##### Record excerpts #####

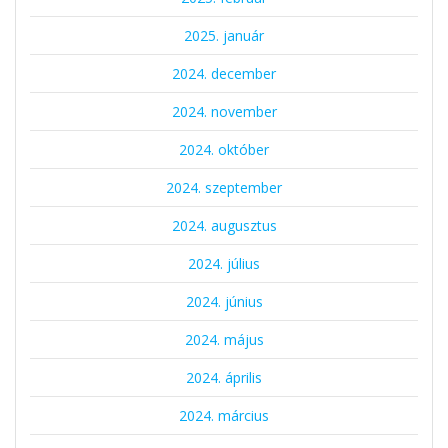
2025. január
2024. december
2024. november
2024. október
2024. szeptember
2024. augusztus
2024. július
2024. június
2024. május
2024. április
2024. március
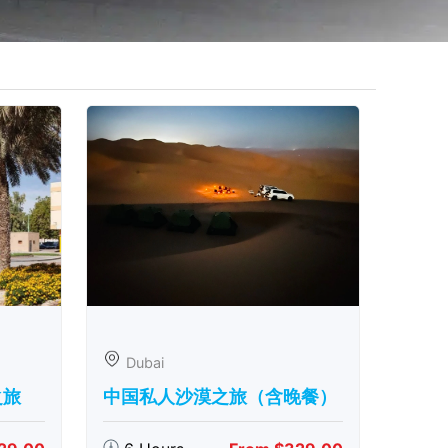
Dubai
之旅
中国私人沙漠之旅（含晚餐）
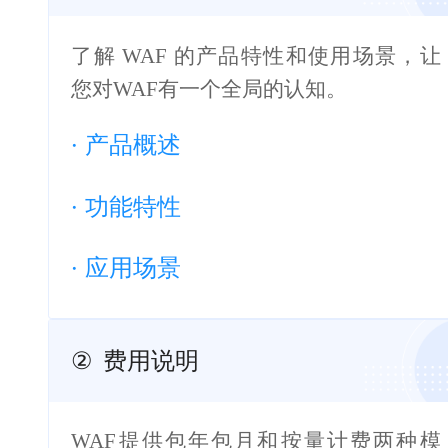
了解 WAF 的产品特性和使用场景，让
您对WAF有一个全局的认知。
·
产品概述
·
功能特性
·
应用场景
②
费用说明
WAF提供包年包月和按量计费两种模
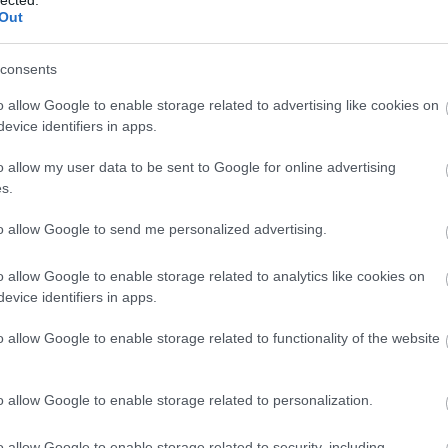
Out
consents
o allow Google to enable storage related to advertising like cookies on
evice identifiers in apps.
o allow my user data to be sent to Google for online advertising
s.
to allow Google to send me personalized advertising.
o allow Google to enable storage related to analytics like cookies on
evice identifiers in apps.
BESZ
o allow Google to enable storage related to functionality of the website
o allow Google to enable storage related to personalization.
o allow Google to enable storage related to security, including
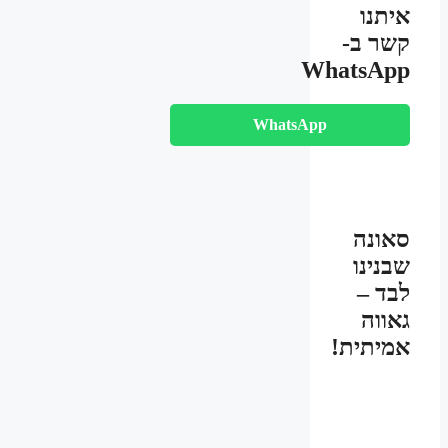
איתנו
קשר ב-
WhatsApp
WhatsApp
סאונה
שבנינו
לבד –
גאווה
אמיתית!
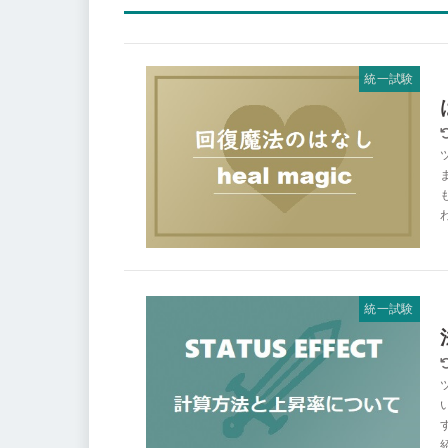
統一試験
統一試験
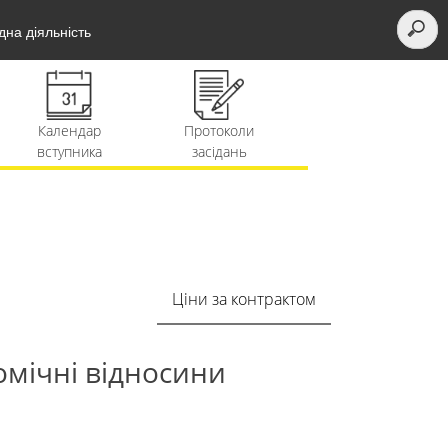
на діяльність
Протоколи
Підготовче
Рейтинги і
засідань
відділення
накази
Приймальна
комісія
Ціни за контрактом
омічні відносини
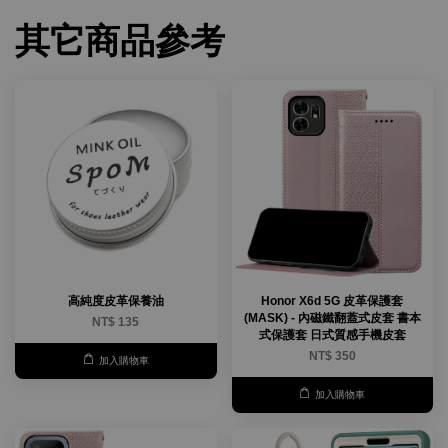
其它商品參考
高純度皮革保養油
Honor X6d 5G 皮革保護套
(MASK) - 內磁鐵翻蓋式皮套 書本
NT$ 135
式保護套 日式質感手機皮套
NT$ 350
加入購物車
加入購物車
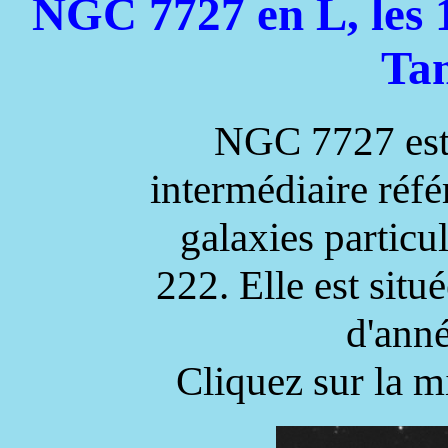
NGC 7727 en L, les 
Ta
NGC 7727 est 
intermédiaire réf
galaxies particu
222. Elle est situ
d'anné
Cliquez sur la m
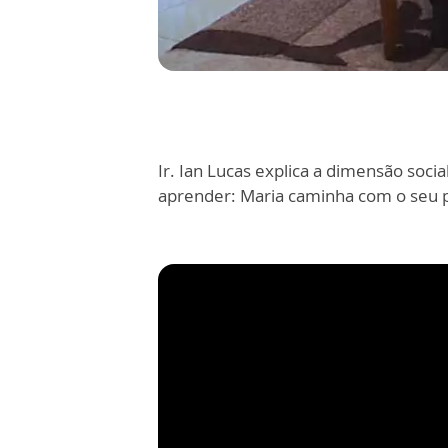
Ir. Ian Lucas explica a dimensão soc
aprender: Maria caminha com o seu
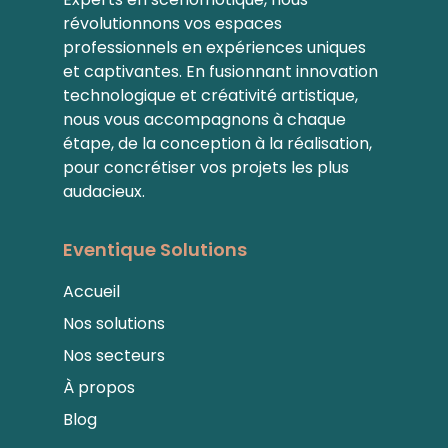
révolutionnons vos espaces
professionnels en expériences uniques
et captivantes. En fusionnant innovation
technologique et créativité artistique,
nous vous accompagnons à chaque
étape, de la conception à la réalisation,
pour concrétiser vos projets les plus
audacieux.
Eventique Solutions
Accueil
Nos solutions
Nos secteurs
À propos
Blog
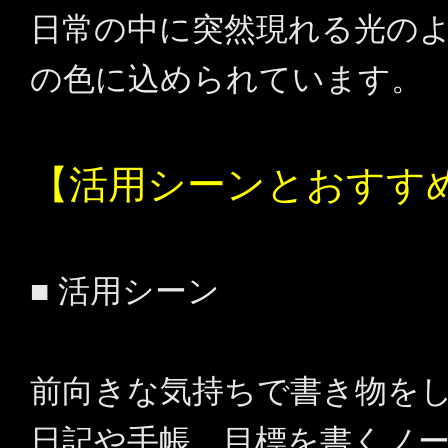
日常の中に突然現れる光の
の色に込められています。
【活用シーンとおすす
■ 活用シーン
前向きな気持ちで書き物を
日記や手帳、目標を書くノ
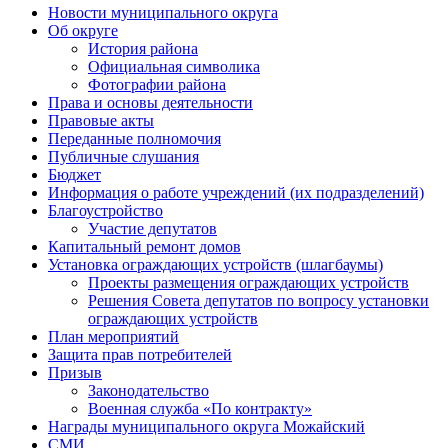
Новости муниципального округа
Об округе
История района
Официальная символика
Фотографии района
Права и основы деятельности
Правовые акты
Переданные полномочия
Публичные слушания
Бюджет
Информация о работе учреждений (их подразделений)
Благоустройство
Участие депутатов
Капитальный ремонт домов
Установка ограждающих устройств (шлагбаумы)
Проекты размещения ограждающих устройств
Решения Совета депутатов по вопросу установки
ограждающих устройств
План мероприятий
Защита прав потребителей
Призыв
Законодательство
Военная служба «По контракту»
Награды муниципального округа Можайский
СМИ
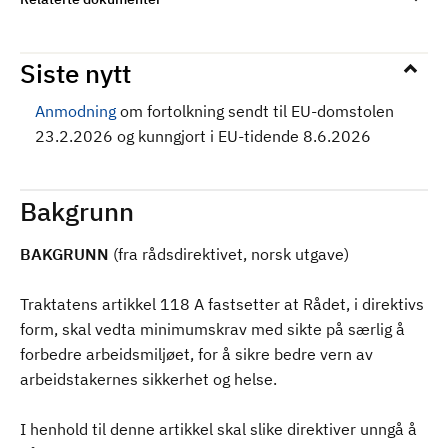
Siste nytt
Anmodning
om fortolkning sendt til EU-domstolen
23.2.2026 og kunngjort i EU-tidende 8.6.2026
Bakgrunn
BAKGRUNN
(fra rådsdirektivet, norsk utgave)
Traktatens artikkel 118 A fastsetter at Rådet, i direktivs
form, skal vedta minimumskrav med sikte på særlig å
forbedre arbeidsmiljøet, for å sikre bedre vern av
arbeidstakernes sikkerhet og helse.
I henhold til denne artikkel skal slike direktiver unngå å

#####

Repeat the records exactly but leave out the images.

2025. január
2024. december
2024. november
2024. október
2024. szeptember
2024. augusztus
2024. július
2024. június
2024. május
2024. április
2024. március
Dubai
之旅
中国私人沙漠之旅（含晚餐）
了解 WAF 的产品特性和使用场景，让
您对WAF有一个全局的认知。
·
产品概述
·
功能特性
·
应用场景
②
费用说明
WAF提供包年包月和按量计费两种模
Out
consents
o allow Google to enable storage related to advertising like cookies on
evice identifiers in apps.
o allow my user data to be sent to Google for online advertising
s.
to allow Google to send me personalized advertising.
o allow Google to enable storage related to analytics like cookies on
evice identifiers in apps.
BESZ
o allow Google to enable storage related to functionality of the website
o allow Google to enable storage related to personalization.
o allow Google to enable storage related to security, including
איתנו
קשר ב-
WhatsApp
WhatsApp
סאונה
שבנינו
לבד –
גאווה
אמיתית!
統一試験
統一試験
на діяльність
Протоколи
Підготовче
Рейтинги і
засідань
відділення
накази
Приймальна
комісія
Ціни за контрактом
омічні відносини
其它商品參考
高純度皮革保養油
Honor X6d 5G 皮革保護套
(MASK) - 內磁鐵翻蓋式皮套 書本
NT$ 135
式保護套 日式質感手機皮套
NT$ 350
加入購物車
加入購物車
NGC 7727 en L, les 
Ta
NGC 7727 est 
intermédiaire réf
galaxies particu
222. Elle est situ
d'anné
Cliquez sur la m
Ir. Ian Lucas explica a dimensão soc
aprender: Maria caminha com o seu
révolutionnons vos espaces
professionnels en expériences uniques
et captivantes. En fusionnant innovation
technologique et créativité artistique,
nous vous accompagnons à chaque
étape, de la conception à la réalisation,
pour concrétiser vos projets les plus
audacieux.
Eventique Solutions
Accueil
Nos solutions
Nos secteurs
À propos
Blog
日常の中に突然現れる光の
の色に込められています。
【活用シーンとおすす
■ 活用シーン
前向きな気持ちで書き物を
日記や手帳、目標を書くノ
Новости муниципального округа
Об округе
История района
Официальная символика
Фотографии района
Права и основы деятельности
Правовые акты
Переданные полномочия
Публичные слушания
Бюджет
Информация о работе учреждений (их подразделений)
Благоустройство
Участие депутатов
Капитальный ремонт домов
Установка ограждающих устройств (шлагбаумы)
Проекты размещения ограждающих устройств
Решения Совета депутатов по вопросу установки
ограждающих устройств
План мероприятий
Защита прав потребителей
Призыв
Законодательство
Военная служба «По контракту»
Награды муниципального округа Можайский
СМИ
Siste nytt
Anmodning
om fortolkning sendt til EU-domstolen
23.2.2026 og kunngjort i EU-tidende 8.6.2026
Bakgrunn
BAKGRUNN
(fra rådsdirektivet, norsk utgave)
Traktatens artikkel 118 A fastsetter at Rådet, i direktivs
form, skal vedta minimumskrav med sikte på særlig å
forbedre arbeidsmiljøet, for å sikre bedre vern av
arbeidstakernes sikkerhet og helse.
I henhold til denne artikkel skal slike direktiver unngå å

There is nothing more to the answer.